Reactive Snake - Akka Actor and Web Socket Example

stanska
Source
June 7, 2014
akka websocket scaladays2014 play scala

This template demonstrates use of actors and websockets in play, using the famous snake game as an example.

How to get "Reactive Snake - Akka Actor and Web Socket Example" on your computer

There are several ways to get this template.

Option 1: Choose snakeyard in the Typesafe Activator UI.

Already have Typesafe Activator (get it here)? Launch the UI then search for snakeyard in the list of templates.

Option 2: Download the snakeyard project as a zip archive

If you haven't installed Activator, you can get the code by downloading the template bundle for snakeyard.

  1. Download the Template Bundle for "Reactive Snake - Akka Actor and Web Socket Example"
  2. Extract the downloaded zip file to your system
  3. The bundle includes a small bootstrap script that can start Activator. To start Typesafe Activator's UI:

    In your File Explorer, navigate into the directory that the template was extracted to, right-click on the file named "activator.bat", then select "Open", and if prompted with a warning, click to continue:

    Or from a command line:

     C:\Users\typesafe\snakeyard> activator ui 
    This will start Typesafe Activator and open this template in your browser.

Option 3: Create a snakeyard project from the command line

If you have Typesafe Activator, use its command line mode to create a new project from this template. Type activator new PROJECTNAME snakeyard on the command line.

Option 4: View the template source

The creator of this template maintains it at https://github.com/stanska/snakeyard#master.

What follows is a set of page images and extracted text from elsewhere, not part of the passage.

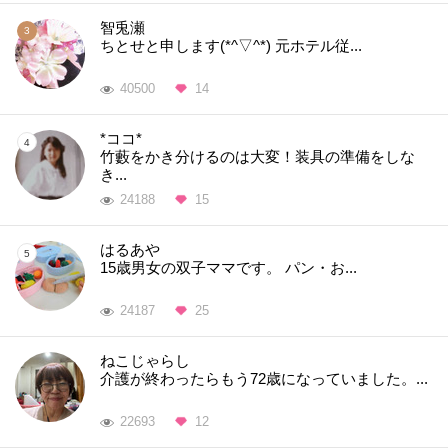
智兎瀬
ちとせと申します(*^▽^*) 元ホテル従...
40500
14
*ココ*
竹藪をかき分けるのは大変！装具の準備をしな
き...
24188
15
はるあや
15歳男女の双子ママです。 パン・お...
24187
25
ねこじゃらし
介護が終わったらもう72歳になっていました。...
22693
12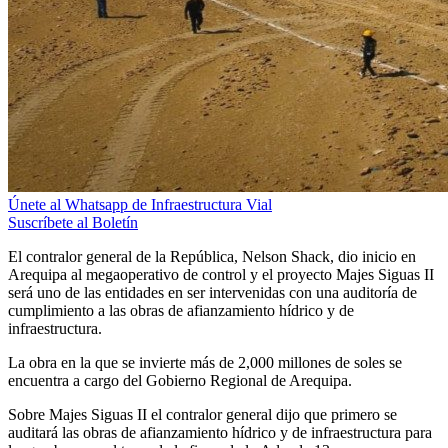
Únete al Whatsapp de Infraestructura Vial
Suscríbete al Boletín
El contralor general de la República, Nelson Shack, dio inicio en
Arequipa al megaoperativo de control y el proyecto Majes Siguas II
será uno de las entidades en ser intervenidas con una auditoría de
cumplimiento a las obras de afianzamiento hídrico y de
infraestructura.
La obra en la que se invierte más de 2,000 millones de soles se
encuentra a cargo del Gobierno Regional de Arequipa.
Sobre Majes Siguas II el contralor general dijo que primero se
auditará las obras de afianzamiento hídrico y de infraestructura para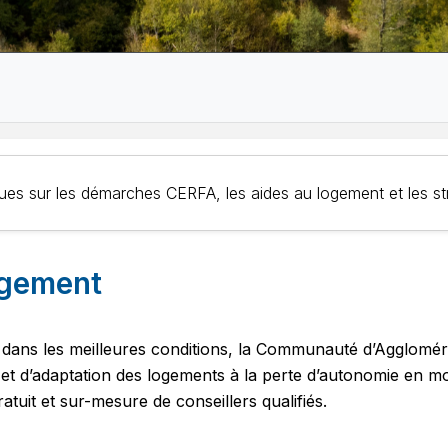
iques sur les démarches CERFA, les aides au logement et les 
ogement
 dans les meilleures conditions, la Communauté d’Agglomér
 et d’adaptation des logements à la perte d’autonomie en mob
it et sur-mesure de conseillers qualifiés.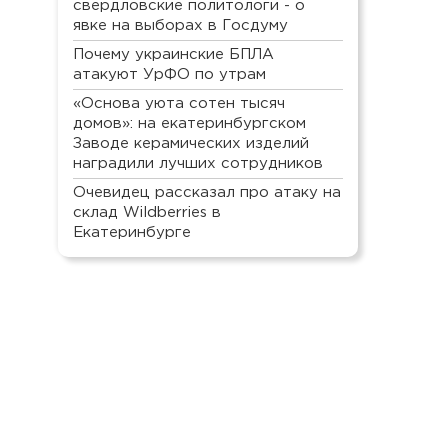
свердловские политологи - о
явке на выборах в Госдуму
Почему украинские БПЛА
атакуют УрФО по утрам
«Основа уюта сотен тысяч
домов»: на екатеринбургском
Заводе керамических изделий
наградили лучших сотрудников
Очевидец рассказал про атаку на
склад Wildberries в
Екатеринбурге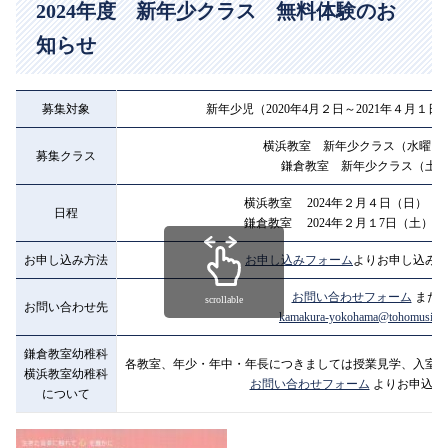
2024年度 新年少クラス 無料体験のお
知らせ
募集対象
新年少児（2020年4月２日～2021年４月１
横浜教室 新年少クラス（水曜・
募集クラス
鎌倉教室 新年少クラス（土
横浜教室 2024年２月４日（日） 10:00
日程
鎌倉教室 2024年２月１7日（土）14:45
お申し込み方法
お申し込みフォーム
よりお申し込み
お問い合わせフォーム
また
scrollable
お問い合わせ先
kamakura-yokohama@tohomusic.ac
鎌倉教室幼稚科
各教室、年少・年中・年長につきましては授業見学、入室
横浜教室幼稚科
お問い合わせフォーム
よりお申込み
について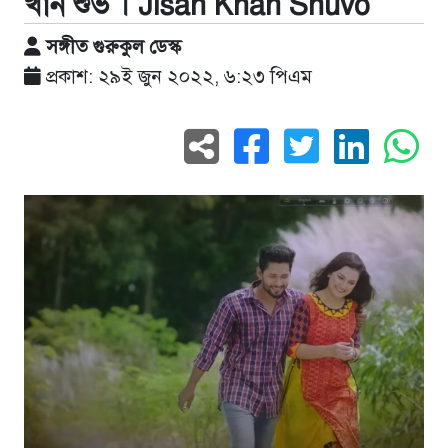
খান শুভ । Jisan Khan Shuvo
সঙ্গীত গুরুকুল ডেস্ক
প্রকাশ: ২৯ই জুন ২০২২, ৬:২৩ পিএম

Option 5: Preview the tutorial below

We've included the text of this template's tutorial below, but it may work better if you view it inside Activator on your computer. Activator tutorials are often designed to be interactive.

Preview the tutorial

Reactive Snake Activator Template

This template uses the popular snake game as an inbrowser app to demonstrate Akka actors using web sockets. Actor Model gives a very natural representation of domain logic by resembling real objects and its interactions. I think this makes the code clearer and easy to read. SnakePool represents a bundle of snakes, it can create snakes and upon game over kill them all. Snake represents a single snake, having cell coordinates as an internal state. Snake can be started, moved (Up, Down, Left or Right) or eat apples. All snakes strive for the one apple. Currently Apple can be created or is eaten. When apple is eaten, a new one is created. The application can be easily extended with more apples, since Apple is also an actor. Snakes and apple need to send data to browser via web socket. In order to have web socket writing encapsulated we have WebSocketChannel which handles Send messages. WebSocketChannel actor helps unit test verification for Snake and Apple unit tests.
All browser requests are handled by SnakeController.
More than one snake pool can run concurrently, if you want to see the power of concurrency and actors, you may test application on two browser instances.

Actors

The Actor Model represents objects and their interactions, resembling human organisations. Actors have addresses on which messages can be send by tell or ! method. Every Actor class must inherit akka.actor.Actor trait and implement receive method where message handling happens.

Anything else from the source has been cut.